# [ABOUT THIS EXERCISE]
In the entries below, find the line with "Lượng Mặt Trời Tấm Pin", then set it down exactly along with each line after it to the end, skipping any pictures.

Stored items
++++++++++++++++++++

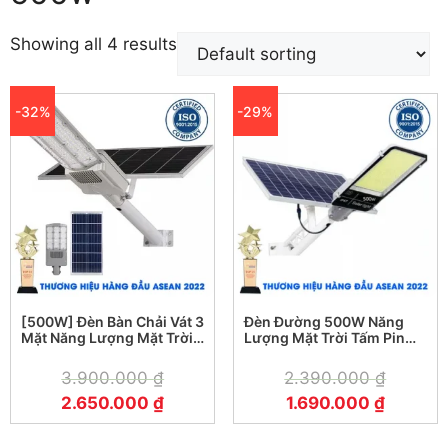
Showing all 4 results
-32%
-29%
[500W] Đèn Bàn Chải Vát 3
Đèn Đường 500W Năng
Mặt Năng Lượng Mặt Trời
Lượng Mặt Trời Tấm Pin
KF-CT500
Rời KUNGFU SOLAR
3.900.000
₫
2.390.000
₫
2.650.000
₫
1.690.000
₫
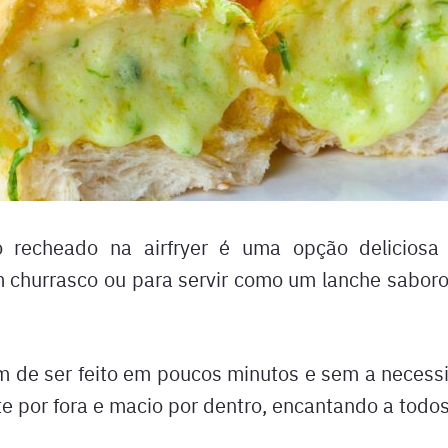
 recheado na airfryer é uma opção deliciosa 
churrasco ou para servir como um lanche sabor
 de ser feito em poucos minutos e sem a necessi
te por fora e macio por dentro, encantando a todos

++++++++++++++++++++

# [SOLUTION FOR THIS EXERCISE]
Lượng Mặt Trời Tấm Pin
KF-CT500
Rời KUNGFU SOLAR
3.900.000
₫
2.390.000
₫
2.650.000
₫
1.690.000
₫
 recheado na airfryer é uma opção deliciosa 
churrasco ou para servir como um lanche sabor
 de ser feito em poucos minutos e sem a necessi
te por fora e macio por dentro, encantando a todos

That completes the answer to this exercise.